But again, this should not surprise us: we should be prepared for it and let it remind us that we are moving ever closer to Christ. Just as the servants of Satan pursued Christ and the Holy Family throughout their lives, forcing them to flee into Egypt and finally “winning” in the Crucifixion, as they would the apostles and martyrs of the Church throughout history, so today people will pursue anyone who tries to live out the Gospel and conquer sin. Most of all, these people striving for holiness are a reminder to their tempters that it is possible to live rightly and to serve God, and they do not wish to see this mirror of shame held up to them; they want to “disprove” holiness and reassure themselves that it is not possible to be truly loving and selfless. We must show them otherwise, that by God’s grace we can attain authentic purity and joy even in this life.
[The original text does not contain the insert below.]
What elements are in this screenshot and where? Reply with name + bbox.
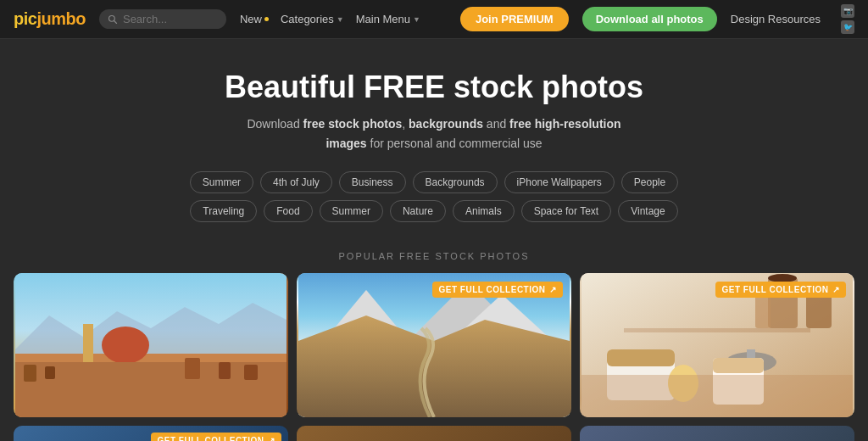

Satan is the prince of this world (Jn 12:31) who, although defeated by Christ, still reigns in his shadow kingdom, trying by spite to drag all that he can “into that eternal fire which has been prepared for the devil and his angels.” (Mt 25:41) He will reward those who serve him and deprive those who resist, giving many the impression that their lives of wealth, fame and power are indicative of God’s favor or their personal righteousness. As always, one of the main goals of Satan and his followers, within the utter lack of creativity to which sin is confined, is to ruin anything good, to distort any reminder of God - including the corruption of the rainbow, the sign of God’s covenant with Noah, into the demonic flag of the LGBTQ movement. We must remember this whenever we try to sift through the products of the world in search of the kernels of redeeming value.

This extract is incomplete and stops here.